## What the task asks
If pictures appear in the lines below, skip them and copy exactly the lines from the one containing "Untold Jake Paul the Problem Child เจค พอล" through the one containing "Je me suis inscrit mais ne peux pas", and nothing else.

** Opening Source data block **

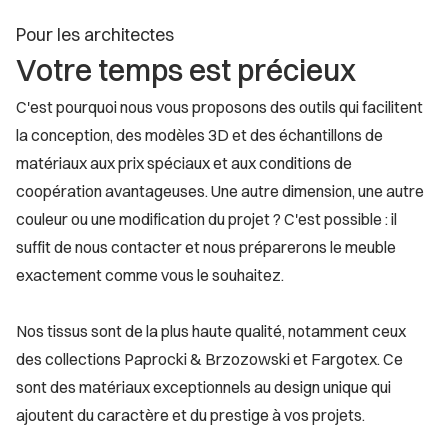
Pour les architectes
Votre temps est précieux
C'est pourquoi nous vous proposons des outils qui facilitent
la conception, des modèles 3D et des échantillons de
matériaux aux prix spéciaux et aux conditions de
coopération avantageuses. Une autre dimension, une autre
couleur ou une modification du projet ? C'est possible : il
suffit de nous contacter et nous préparerons le meuble
exactement comme vous le souhaitez.
Nos tissus sont de la plus haute qualité, notamment ceux
des collections Paprocki & Brzozowski et Fargotex. Ce
sont des matériaux exceptionnels au design unique qui
ajoutent du caractère et du prestige à vos projets.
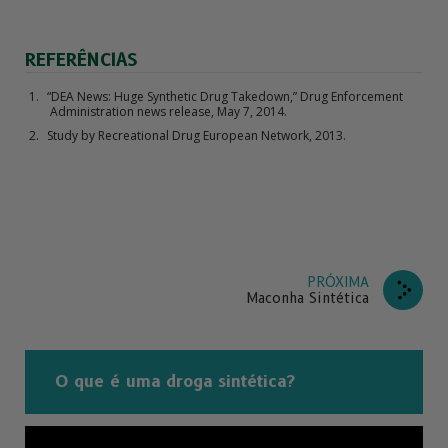
REFERÊNCIAS
“DEA News: Huge Synthetic Drug Takedown,” Drug Enforcement
Administration news release, May 7, 2014.
Study by Recreational Drug European Network, 2013.
PRÓXIMA
Maconha Sintética
O que é uma droga sintética?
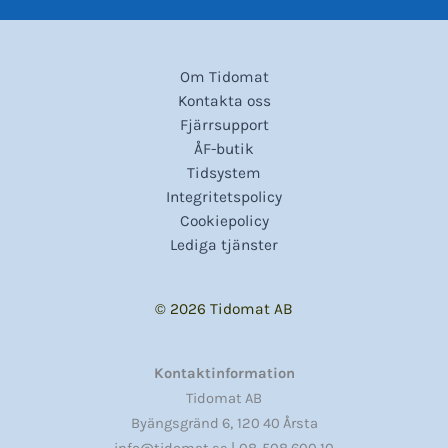
Om Tidomat
Kontakta oss
Fjärrsupport
ÅF-butik
Tidsystem
Integritetspolicy
Cookiepolicy
Lediga tjänster
© 2026 Tidomat AB
Kontaktinformation
Tidomat AB
,
Byängsgränd 6
120 40 Årsta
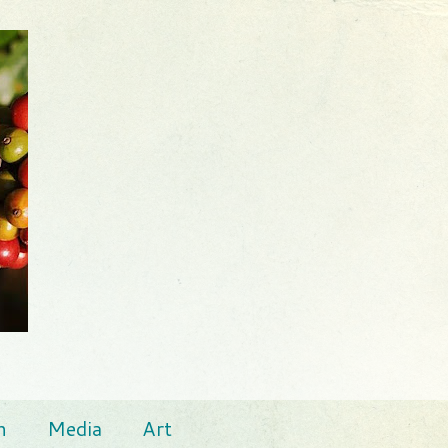
n
Media
Art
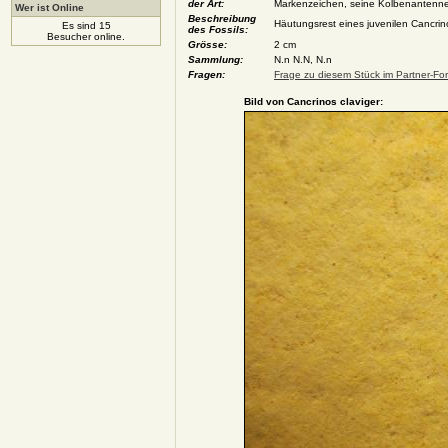
der Art:
Markenzeichen, seine Kolbenantenne
Wer ist Online
Beschreibung
Häutungsrest eines juvenilen Cancri
Es sind 15
des Fossils:
Besucher online.
Grösse:
2 cm
Sammlung:
N.n N.N, N.n
Fragen:
Frage zu diesem Stück im Partner-For
Bild von Cancrinos claviger:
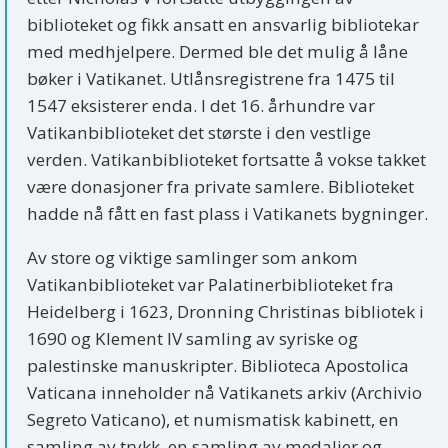
biblioteket og fikk ansatt en ansvarlig bibliotekar
med medhjelpere. Dermed ble det mulig å låne
bøker i Vatikanet. Utlånsregistrene fra 1475 til
1547 eksisterer enda. I det 16. århundre var
Vatikanbiblioteket det største i den vestlige
verden. Vatikanbiblioteket fortsatte å vokse takket
være donasjoner fra private samlere. Biblioteket
hadde nå fått en fast plass i Vatikanets bygninger.
Av store og viktige samlinger som ankom
Vatikanbiblioteket var Palatinerbiblioteket fra
Heidelberg i 1623, Dronning Christinas bibliotek i
1690 og Klement IV samling av syriske og
palestinske manuskripter. Biblioteca Apostolica
Vaticana inneholder nå Vatikanets arkiv (Archivio
Segreto Vaticano), et numismatisk kabinett, en
samling av trykk, en samling av medaljer og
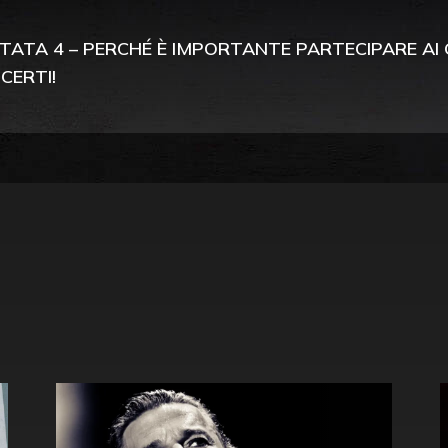
TATA 4 – PERCHÉ È IMPORTANTE PARTECIPARE AI
CERTI!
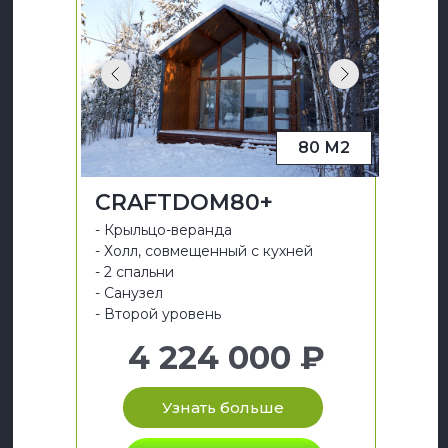
80 М2
CRAFTDOM80+
- Крыльцо-веранда
- Холл, совмещенный с кухней
- 2 спальни
- Санузел
- Второй уровень
4 224 000 ₽
Узнать больше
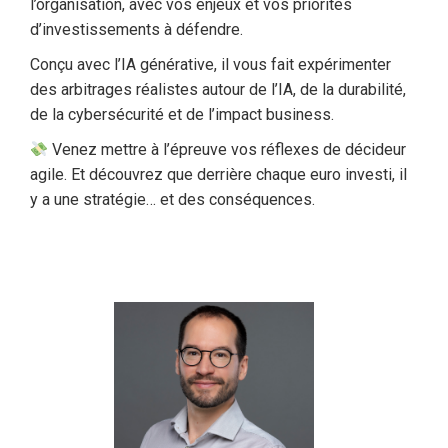
l’organisation, avec vos enjeux et vos priorités
d’investissements à défendre.
Conçu avec l’IA générative, il vous fait expérimenter
des arbitrages réalistes autour de l’IA, de la durabilité,
de la cybersécurité et de l’impact business.
Venez mettre à l’épreuve vos réflexes de décideur
agile. Et découvrez que derrière chaque euro investi, il
y a une stratégie… et des conséquences.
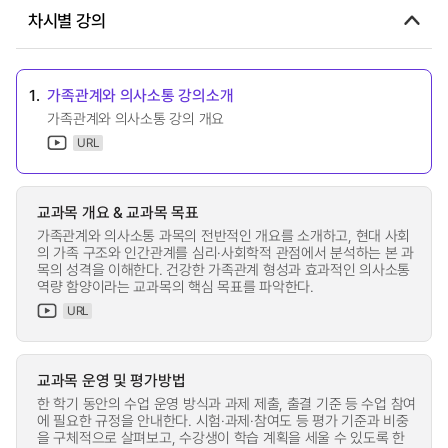
차시별 강의
1.
가족관계와 의사소통 강의소개
가족관계와 의사소통 강의 개요
URL
교과목 개요 & 교과목 목표
가족관계와 의사소통 과목의 전반적인 개요를 소개하고, 현대 사회
의 가족 구조와 인간관계를 심리·사회학적 관점에서 분석하는 본 과
목의 성격을 이해한다. 건강한 가족관계 형성과 효과적인 의사소통
역량 함양이라는 교과목의 핵심 목표를 파악한다.
URL
교과목 운영 및 평가방법
한 학기 동안의 수업 운영 방식과 과제 제출, 출결 기준 등 수업 참여
에 필요한 규정을 안내한다. 시험·과제·참여도 등 평가 기준과 비중
을 구체적으로 살펴보고, 수강생이 학습 계획을 세울 수 있도록 한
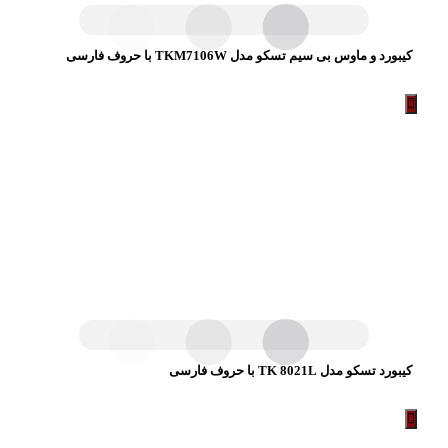
کیبورد و ماوس بی سیم تسکو مدل TKM7106W با حروف فارسی
کیبورد تسکو مدل TK 8021L با حروف فارسی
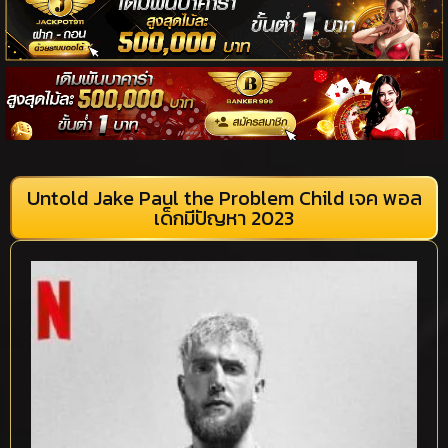
Untold Jake Paul the Problem Child เจค พอล
เด็กมีปัญหา 2023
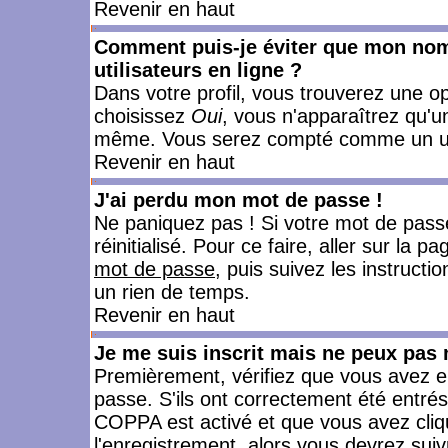
Revenir en haut
Comment puis-je éviter que mon nom d
utilisateurs en ligne ?
Dans votre profil, vous trouverez une o
choisissez
Oui
, vous n'apparaîtrez qu'
même. Vous serez compté comme un utili
Revenir en haut
J'ai perdu mon mot de passe !
Ne paniquez pas ! Si votre mot de passe 
réinitialisé. Pour ce faire, aller sur la 
mot de passe
, puis suivez les instruct
un rien de temps.
Revenir en haut
Je me suis inscrit mais ne peux pas
Premièrement, vérifiez que vous avez e
passe. S'ils ont correctement été entrés, 
COPPA est activé et que vous avez cliqu
l'enregistrement, alors vous devrez suiv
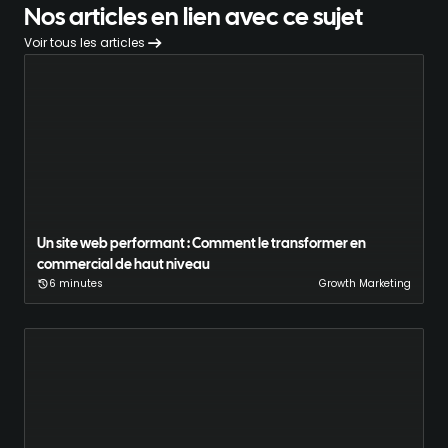
Nos articles en lien avec ce sujet
Voir tous les articles
Un site web performant : Comment le transformer en
commercial de haut niveau
6 minutes
Growth Marketing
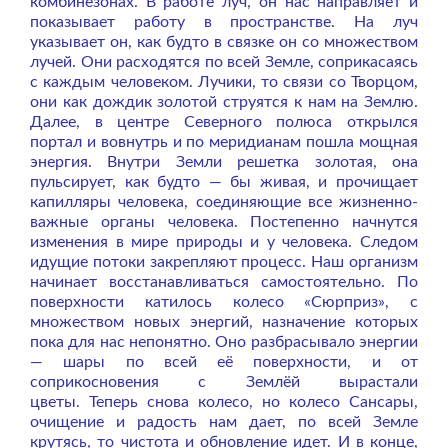
комбинезонах. В работе луч, он нас направляет и
показывает работу в пространстве. На луч
указывает он, как будто в связке он со множеством
лучей. Они расходятся по всей Земле, соприкасаясь
с каждым человеком. Лучики, то связи со Творцом,
они как дождик золотой струятся к нам на Землю.
Далее, в центре Северного полюса открылся
портал и вовнутрь и по меридианам пошла мощная
энергия. Внутри Земли решетка золотая, она
пульсирует, как будто — бы живая, и прочищает
капилляры человека, соединяющие все жизненно-
важные органы человека. Постепенно начнутся
изменения в мире природы и у человека. Следом
идущие потоки закрепляют процесс. Наш организм
начинает восстанавливаться самостоятельно.
По
поверхности катилось колесо «Сюрприз», с
множеством новых энергий, назначение которых
пока для нас непонятно. Оно разбрасывало энергии
— шары по всей её поверхности, и от
соприкосновения с Землёй вырастали
цветы.
Теперь снова колесо, но колесо Сансары,
очищение и радость нам дает, по всей Земле
крутясь, то чистота и обновление идет.
И в конце,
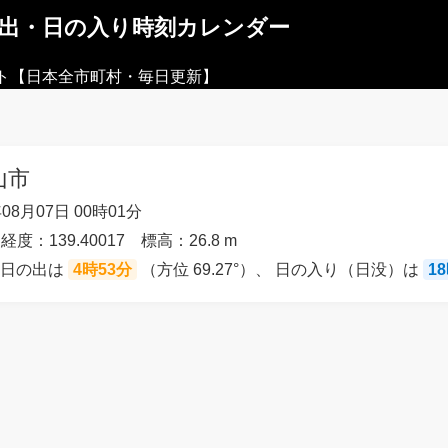
の出・日の入り時刻カレンダー
ト【日本全市町村・毎日更新】
山市
08月07日 00時01分
経度：139.40017 標高：26.8 m
の日の出は
4時53分
（方位 69.27°）、 日の入り（日没）は
1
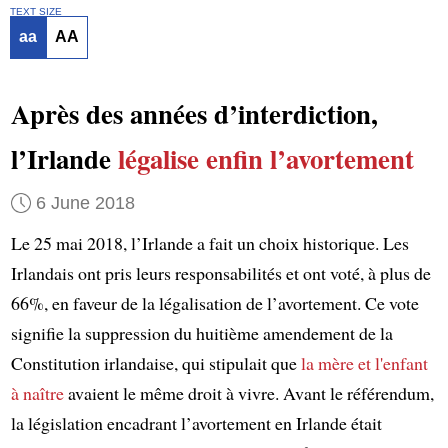
TEXT SIZE
aa
AA
Après des années d’interdiction,
l’Irlande
légalise enfin l’avortement
6 June 2018
Le 25 mai 2018, l’Irlande a fait un choix historique. Les
Irlandais ont pris leurs responsabilités et ont voté, à plus de
66%, en faveur de la légalisation de l’avortement. Ce vote
signifie la suppression du huitième amendement de la
Constitution irlandaise, qui stipulait que
la mère et l'enfant
à naître
avaient le même droit à vivre. Avant le référendum,
la législation encadrant l’avortement en Irlande était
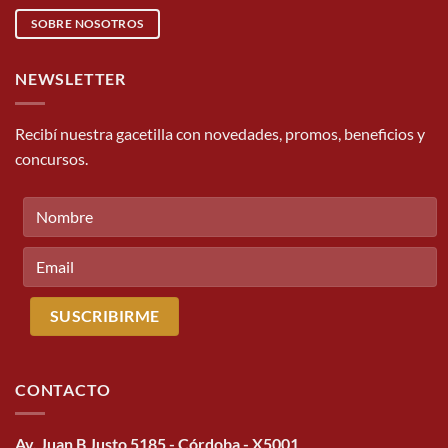
SOBRE NOSOTROS
NEWSLETTER
Recibí nuestra gacetilla con novedades, promos, beneficios y
concursos.
CONTACTO
Av. Juan B Justo 5185 - Córdoba - X5001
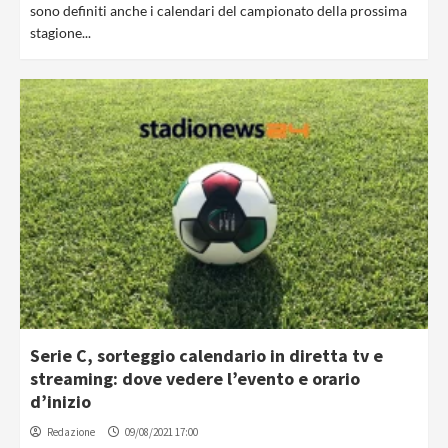
sono definiti anche i calendari del campionato della prossima
stagione...
Serie C, sorteggio calendario in diretta tv e
streaming: dove vedere l’evento e orario
d’inizio
Redazione
09/08/2021 17:00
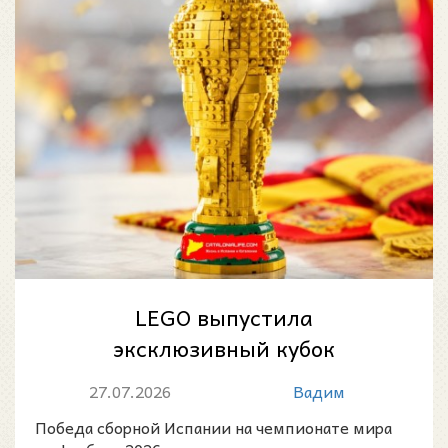
LEGO выпустила
эксклюзивный кубок
чемпионов мира в честь
27.07.2026
Вадим
победы Испании на ЧМ-2026
Победа сборной Испании на чемпионате мира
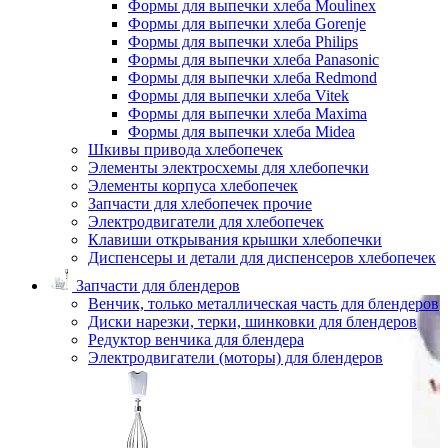
Формы для выпечки хлеба Moulinex
Формы для выпечки хлеба Gorenje
Формы для выпечки хлеба Philips
Формы для выпечки хлеба Panasonic
Формы для выпечки хлеба Redmond
Формы для выпечки хлеба Vitek
Формы для выпечки хлеба Maxima
Формы для выпечки хлеба Midea
Шкивы привода хлебопечек
Элементы электросхемы для хлебопечки
Элементы корпуса хлебопечек
Запчасти для хлебопечек прочие
Электродвигатели для хлебопечек
Клавиши открывания крышки хлебопечки
Диспенсеры и детали для диспенсеров хлебопечек
Запчасти для блендеров
Венчик, только металлическая часть для блендеров
Диски нарезки, терки, шинковки для блендеров
Редуктор венчика для блендера
Электродвигатели (моторы) для блендеров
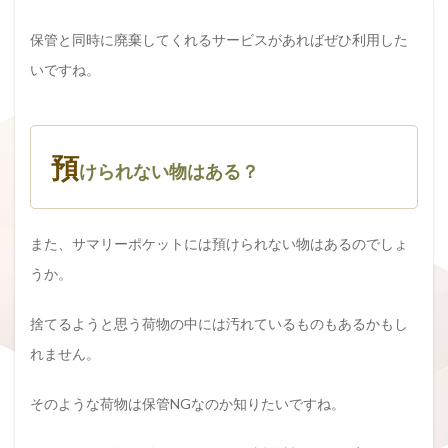
保管と同時に廃棄してくれるサービスがあればぜひ利用した
いですね。
預
けられない物はある？
また、サマリーポケットには預けられない物はあるのでしょ
うか。
捨てるようと思う荷物の中には汚れているものもあるかもし
れません。
そのような荷物は保管NGなのか知りたいですね。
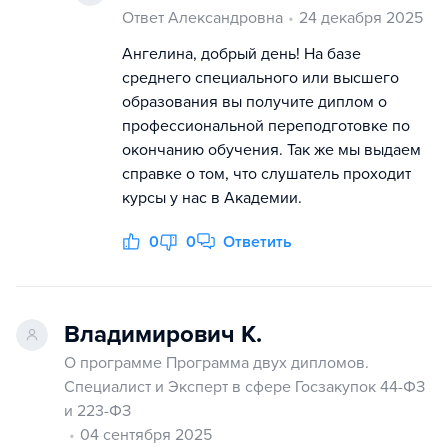
Ответ Александровна
24 декабря 2025
Ангелина, добрый день! На базе
среднего специального или высшего
образования вы получите диплом о
профессиональной переподготовке по
окончанию обучения. Так же мы выдаем
справке о том, что слушатель проходит
курсы у нас в Академии.
0
0
Ответить
Владимирович К.
О программе Программа двух дипломов.
Специалист и Эксперт в сфере Госзакупок 44-ФЗ
и 223-ФЗ
04 сентября 2025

** Closing Source data block **

## Exercise response
Untold Jake Paul the Problem Child เจค พอล
เด็กมีปัญหา 2023
Revenir en haut
Comment puis-je éviter que mon nom d
utilisateurs en ligne ?
Dans votre profil, vous trouverez une o
choisissez
Oui
, vous n'apparaîtrez qu'
même. Vous serez compté comme un utili
Revenir en haut
J'ai perdu mon mot de passe !
Ne paniquez pas ! Si votre mot de passe 
réinitialisé. Pour ce faire, aller sur la 
mot de passe
, puis suivez les instruct
un rien de temps.
Revenir en haut
Je me suis inscrit mais ne peux pas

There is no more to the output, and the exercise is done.